== RECORDS FOR THIS EXERCISE

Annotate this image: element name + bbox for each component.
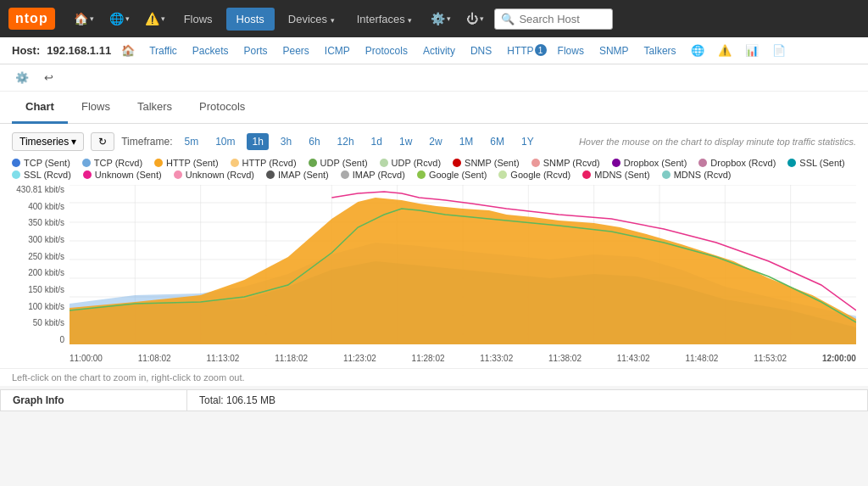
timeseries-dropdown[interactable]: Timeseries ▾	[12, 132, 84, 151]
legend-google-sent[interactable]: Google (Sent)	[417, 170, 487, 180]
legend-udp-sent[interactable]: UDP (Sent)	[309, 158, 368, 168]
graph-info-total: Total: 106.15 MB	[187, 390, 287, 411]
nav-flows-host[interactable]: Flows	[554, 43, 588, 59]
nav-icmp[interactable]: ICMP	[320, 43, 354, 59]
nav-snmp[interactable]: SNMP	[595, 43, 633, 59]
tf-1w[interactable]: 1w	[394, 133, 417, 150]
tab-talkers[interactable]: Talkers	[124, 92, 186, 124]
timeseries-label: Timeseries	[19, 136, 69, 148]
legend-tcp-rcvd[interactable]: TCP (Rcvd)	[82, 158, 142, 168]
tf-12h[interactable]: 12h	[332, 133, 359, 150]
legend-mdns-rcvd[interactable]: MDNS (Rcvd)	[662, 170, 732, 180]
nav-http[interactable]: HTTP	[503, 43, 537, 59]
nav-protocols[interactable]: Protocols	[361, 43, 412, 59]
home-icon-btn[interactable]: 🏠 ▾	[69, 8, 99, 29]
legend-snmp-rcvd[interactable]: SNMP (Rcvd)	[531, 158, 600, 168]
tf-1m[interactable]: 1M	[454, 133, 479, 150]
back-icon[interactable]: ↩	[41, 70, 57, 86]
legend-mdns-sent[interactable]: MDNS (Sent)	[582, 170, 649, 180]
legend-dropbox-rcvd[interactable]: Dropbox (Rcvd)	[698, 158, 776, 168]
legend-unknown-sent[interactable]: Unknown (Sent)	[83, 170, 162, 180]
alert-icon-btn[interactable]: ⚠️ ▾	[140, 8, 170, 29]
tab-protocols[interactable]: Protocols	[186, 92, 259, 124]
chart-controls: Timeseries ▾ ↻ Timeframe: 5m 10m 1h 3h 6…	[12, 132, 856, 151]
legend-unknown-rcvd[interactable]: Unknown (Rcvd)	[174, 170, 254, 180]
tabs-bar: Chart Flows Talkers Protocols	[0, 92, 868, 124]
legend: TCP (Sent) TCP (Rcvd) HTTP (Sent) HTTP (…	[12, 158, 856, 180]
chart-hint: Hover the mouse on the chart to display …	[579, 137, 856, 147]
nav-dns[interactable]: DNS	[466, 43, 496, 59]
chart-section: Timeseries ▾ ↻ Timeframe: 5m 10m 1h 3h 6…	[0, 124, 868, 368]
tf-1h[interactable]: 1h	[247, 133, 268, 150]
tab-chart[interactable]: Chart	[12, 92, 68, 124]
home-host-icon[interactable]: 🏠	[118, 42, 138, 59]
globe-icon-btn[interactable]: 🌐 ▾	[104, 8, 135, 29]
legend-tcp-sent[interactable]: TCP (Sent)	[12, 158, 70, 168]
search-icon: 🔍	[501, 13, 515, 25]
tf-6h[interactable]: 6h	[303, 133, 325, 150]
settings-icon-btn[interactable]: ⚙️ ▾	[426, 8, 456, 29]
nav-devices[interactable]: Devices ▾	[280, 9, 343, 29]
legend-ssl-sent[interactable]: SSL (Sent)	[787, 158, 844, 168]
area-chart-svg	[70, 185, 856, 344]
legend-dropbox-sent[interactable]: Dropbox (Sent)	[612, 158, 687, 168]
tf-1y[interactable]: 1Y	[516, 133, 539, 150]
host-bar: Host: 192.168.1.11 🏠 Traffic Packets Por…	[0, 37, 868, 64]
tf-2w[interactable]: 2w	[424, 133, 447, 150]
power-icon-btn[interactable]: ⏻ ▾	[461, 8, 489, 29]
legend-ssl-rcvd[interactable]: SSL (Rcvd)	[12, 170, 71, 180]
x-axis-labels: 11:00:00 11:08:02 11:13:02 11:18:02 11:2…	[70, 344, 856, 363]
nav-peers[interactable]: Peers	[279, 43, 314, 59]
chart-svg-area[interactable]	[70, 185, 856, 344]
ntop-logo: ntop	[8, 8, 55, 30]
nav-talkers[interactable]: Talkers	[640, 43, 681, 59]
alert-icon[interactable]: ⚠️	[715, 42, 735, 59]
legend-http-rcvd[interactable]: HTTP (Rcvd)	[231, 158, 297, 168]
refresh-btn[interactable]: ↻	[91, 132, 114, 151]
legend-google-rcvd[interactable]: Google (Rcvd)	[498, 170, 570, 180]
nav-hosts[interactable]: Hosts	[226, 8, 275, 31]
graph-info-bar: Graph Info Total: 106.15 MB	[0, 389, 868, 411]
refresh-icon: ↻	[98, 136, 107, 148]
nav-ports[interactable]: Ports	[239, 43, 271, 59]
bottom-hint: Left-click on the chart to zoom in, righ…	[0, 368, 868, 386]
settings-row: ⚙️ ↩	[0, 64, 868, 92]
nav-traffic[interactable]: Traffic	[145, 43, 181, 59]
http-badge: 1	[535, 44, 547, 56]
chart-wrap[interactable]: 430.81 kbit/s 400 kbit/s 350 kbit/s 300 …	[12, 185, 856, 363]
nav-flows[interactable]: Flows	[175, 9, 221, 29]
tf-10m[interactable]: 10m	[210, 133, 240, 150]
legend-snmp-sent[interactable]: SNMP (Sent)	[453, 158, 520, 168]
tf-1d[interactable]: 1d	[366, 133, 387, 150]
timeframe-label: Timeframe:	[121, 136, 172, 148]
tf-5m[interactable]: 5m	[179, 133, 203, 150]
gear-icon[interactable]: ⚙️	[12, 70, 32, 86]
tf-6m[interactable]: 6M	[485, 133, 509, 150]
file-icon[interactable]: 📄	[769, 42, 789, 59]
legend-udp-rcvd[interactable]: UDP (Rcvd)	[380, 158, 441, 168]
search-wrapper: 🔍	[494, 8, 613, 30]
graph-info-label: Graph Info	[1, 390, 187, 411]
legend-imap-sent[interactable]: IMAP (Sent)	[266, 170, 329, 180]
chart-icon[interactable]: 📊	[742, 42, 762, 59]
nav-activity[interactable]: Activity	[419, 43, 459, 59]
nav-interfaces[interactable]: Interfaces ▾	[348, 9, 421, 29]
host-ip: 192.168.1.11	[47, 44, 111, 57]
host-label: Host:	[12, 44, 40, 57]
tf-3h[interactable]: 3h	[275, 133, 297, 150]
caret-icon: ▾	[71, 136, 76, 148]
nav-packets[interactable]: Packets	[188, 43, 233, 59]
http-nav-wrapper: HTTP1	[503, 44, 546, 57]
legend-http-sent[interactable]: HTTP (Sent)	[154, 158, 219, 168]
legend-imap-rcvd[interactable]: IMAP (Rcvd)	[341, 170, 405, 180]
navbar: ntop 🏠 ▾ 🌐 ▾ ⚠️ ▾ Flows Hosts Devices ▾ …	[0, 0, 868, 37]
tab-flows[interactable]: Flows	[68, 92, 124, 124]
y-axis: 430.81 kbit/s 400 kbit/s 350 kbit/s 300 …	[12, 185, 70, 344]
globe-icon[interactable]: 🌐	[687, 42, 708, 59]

====
== RECORDS FOR THIS EXERCISE

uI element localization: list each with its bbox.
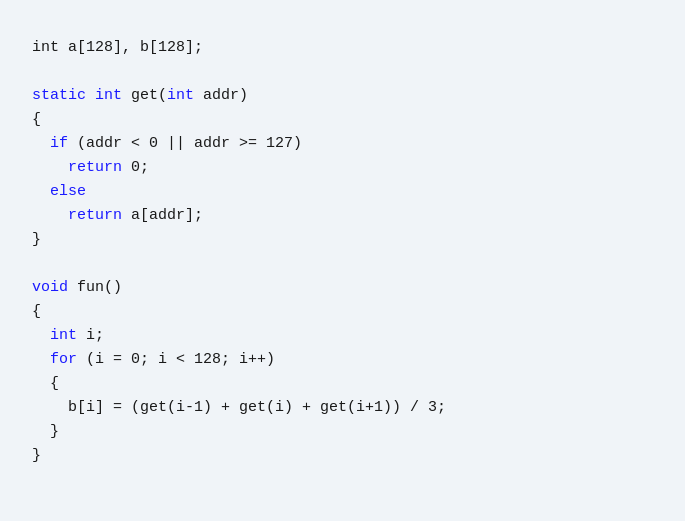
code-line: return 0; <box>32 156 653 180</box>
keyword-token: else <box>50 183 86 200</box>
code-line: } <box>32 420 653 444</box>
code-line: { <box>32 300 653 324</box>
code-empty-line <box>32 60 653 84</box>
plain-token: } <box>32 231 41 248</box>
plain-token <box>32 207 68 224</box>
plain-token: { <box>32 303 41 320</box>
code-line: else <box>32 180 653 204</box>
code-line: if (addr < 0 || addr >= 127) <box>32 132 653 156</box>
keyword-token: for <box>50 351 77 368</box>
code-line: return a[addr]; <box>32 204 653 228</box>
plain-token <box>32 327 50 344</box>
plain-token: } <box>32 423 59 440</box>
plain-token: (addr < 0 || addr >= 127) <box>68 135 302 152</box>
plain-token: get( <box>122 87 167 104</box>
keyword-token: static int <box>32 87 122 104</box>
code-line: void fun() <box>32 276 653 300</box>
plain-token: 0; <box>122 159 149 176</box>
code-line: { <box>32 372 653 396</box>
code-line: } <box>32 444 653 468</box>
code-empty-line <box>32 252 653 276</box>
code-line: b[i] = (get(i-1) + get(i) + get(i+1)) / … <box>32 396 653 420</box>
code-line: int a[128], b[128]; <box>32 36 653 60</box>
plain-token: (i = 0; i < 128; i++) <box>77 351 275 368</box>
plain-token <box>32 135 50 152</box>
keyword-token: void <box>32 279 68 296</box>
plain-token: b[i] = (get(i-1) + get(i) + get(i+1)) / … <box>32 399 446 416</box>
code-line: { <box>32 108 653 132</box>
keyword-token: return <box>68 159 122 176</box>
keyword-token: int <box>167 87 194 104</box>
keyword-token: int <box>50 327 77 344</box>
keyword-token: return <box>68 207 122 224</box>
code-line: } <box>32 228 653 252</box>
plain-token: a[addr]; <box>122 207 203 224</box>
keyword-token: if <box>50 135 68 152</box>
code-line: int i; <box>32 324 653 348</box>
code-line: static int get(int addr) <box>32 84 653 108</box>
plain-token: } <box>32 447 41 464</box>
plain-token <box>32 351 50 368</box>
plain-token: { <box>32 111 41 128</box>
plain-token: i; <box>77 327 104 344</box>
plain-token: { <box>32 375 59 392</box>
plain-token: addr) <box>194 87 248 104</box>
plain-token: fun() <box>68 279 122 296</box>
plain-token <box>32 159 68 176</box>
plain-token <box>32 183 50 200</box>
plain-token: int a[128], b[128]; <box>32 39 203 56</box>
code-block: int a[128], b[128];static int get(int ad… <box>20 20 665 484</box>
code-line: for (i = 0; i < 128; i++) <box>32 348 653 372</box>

====

-- TASK PROMPT --
Check the entries above for the word "Flows" and copy every line where it turns up.

-- YOUR RESPONSE --
nav-flows-host[interactable]: Flows	[554, 43, 588, 59]
tabs-bar: Chart Flows Talkers Protocols	[0, 92, 868, 124]
nav-flows[interactable]: Flows	[175, 9, 221, 29]
navbar: ntop 🏠 ▾ 🌐 ▾ ⚠️ ▾ Flows Hosts Devices ▾ …	[0, 0, 868, 37]
tab-flows[interactable]: Flows	[68, 92, 124, 124]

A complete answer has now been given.